* _Activity_
The answer must consist solely of the lines from the one containing "back to you shortly." through the last line of the records, set down exactly and without any pictures.

Excerpts from a dataset
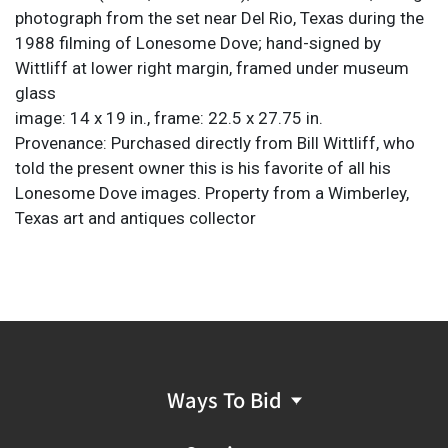
photograph from the set near Del Rio, Texas during the
1988 filming of Lonesome Dove; hand-signed by
Wittliff at lower right margin, framed under museum
glass
image: 14 x 19 in., frame: 22.5 x 27.75 in.
Provenance: Purchased directly from Bill Wittliff, who
told the present owner this is his favorite of all his
Lonesome Dove images. Property from a Wimberley,
Texas art and antiques collector
Ways To Bid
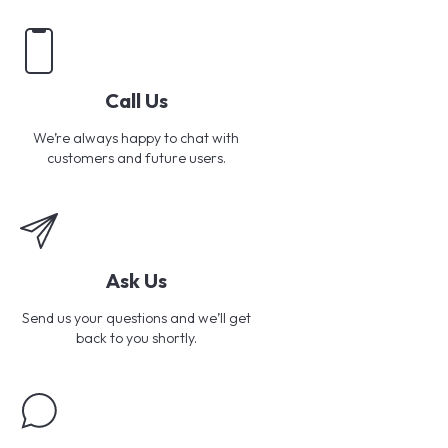
Call Us
We’re always happy to chat with
customers and future users.
Ask Us
Send us your questions and we’ll get
back to you shortly.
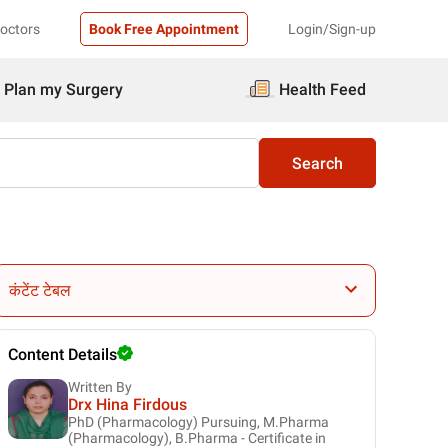
Doctors
Book Free Appointment
Login/Sign-up
Plan my Surgery
Health Feed
Search
कंटेंट टेबल
Content Details
Written By
Drx Hina Firdous
PhD (Pharmacology) Pursuing, M.Pharma
(Pharmacology), B.Pharma - Certificate in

* _Solution for this task_
back to you shortly.
Doctors
Book Free Appointment
Login/Sign-up
Plan my Surgery
Health Feed
Search
कंटेंट टेबल
Content Details
Written By
Drx Hina Firdous
PhD (Pharmacology) Pursuing, M.Pharma
(Pharmacology), B.Pharma - Certificate in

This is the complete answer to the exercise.